Please transcribe each of the records exactly as given.

• _Supplied data_
────────────────

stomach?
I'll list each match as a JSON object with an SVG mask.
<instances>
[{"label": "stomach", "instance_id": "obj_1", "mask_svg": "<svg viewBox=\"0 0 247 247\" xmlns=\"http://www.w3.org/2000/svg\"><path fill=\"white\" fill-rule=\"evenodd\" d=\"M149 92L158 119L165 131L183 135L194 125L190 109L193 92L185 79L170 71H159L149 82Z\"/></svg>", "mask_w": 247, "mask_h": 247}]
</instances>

────────────────

• _Exercise answer_
stomach?
I'll list each match as a JSON object with an SVG mask.
<instances>
[{"label": "stomach", "instance_id": "obj_1", "mask_svg": "<svg viewBox=\"0 0 247 247\" xmlns=\"http://www.w3.org/2000/svg\"><path fill=\"white\" fill-rule=\"evenodd\" d=\"M149 92L158 119L165 131L183 135L194 125L190 109L193 92L185 79L170 71H159L149 82Z\"/></svg>", "mask_w": 247, "mask_h": 247}]
</instances>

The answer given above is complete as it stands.